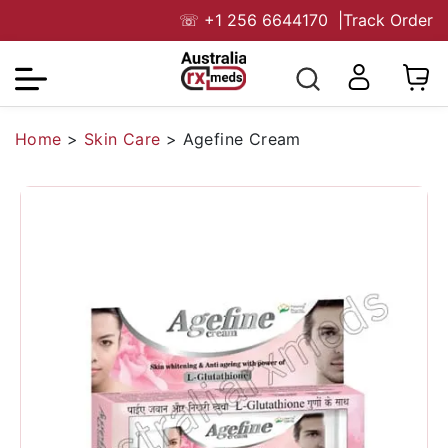
☏
+1 256 6644170
|
Track Order
Home
>
Skin Care
>
Agefine Cream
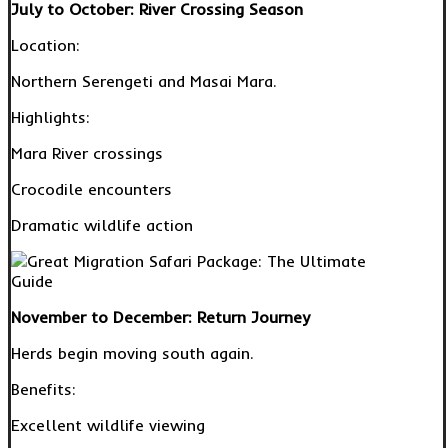
July to October: River Crossing Season
Location:
Northern Serengeti and Masai Mara.
Highlights:
Mara River crossings
Crocodile encounters
Dramatic wildlife action
November to December: Return Journey
Herds begin moving south again.
Benefits:
Excellent wildlife viewing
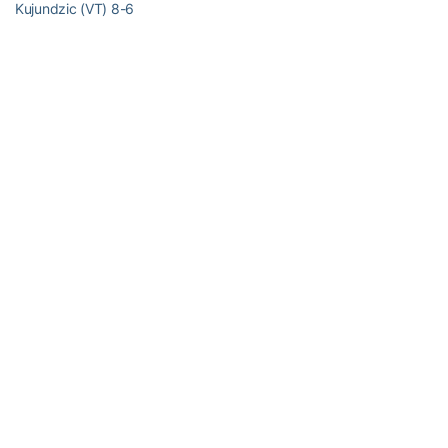
Kujundzic (VT) 8-6
Match Notes:
Virginia Tech 8-10, 4-4 ACC; National ranking #51
Georgia Tech 9-9, 4-4 ACC; National ranking #70
Order of finish: Doubles (1,2,3); Singles (2,6,4,1,5,3)
RELATED HEADLINES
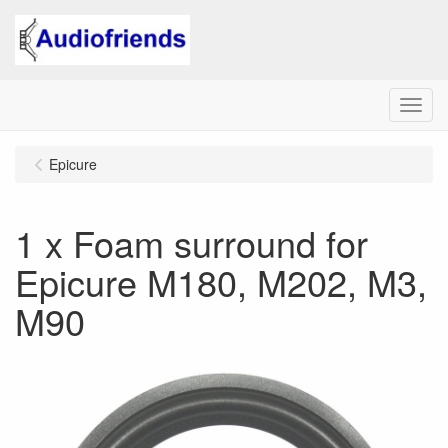
Menu
Epicure
1 x Foam surround for
Epicure M180, M202, M3,
M90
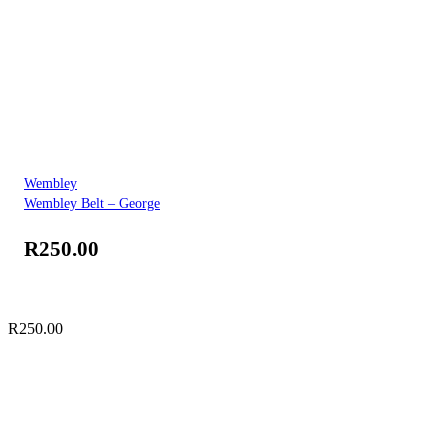
Wembley
Wembley Belt – George
R
250.00
R
250.00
────────────────────
Provide the count of lines above that contain "wildlife", without any other words.

* [WRITTEN RESPONSE]: 2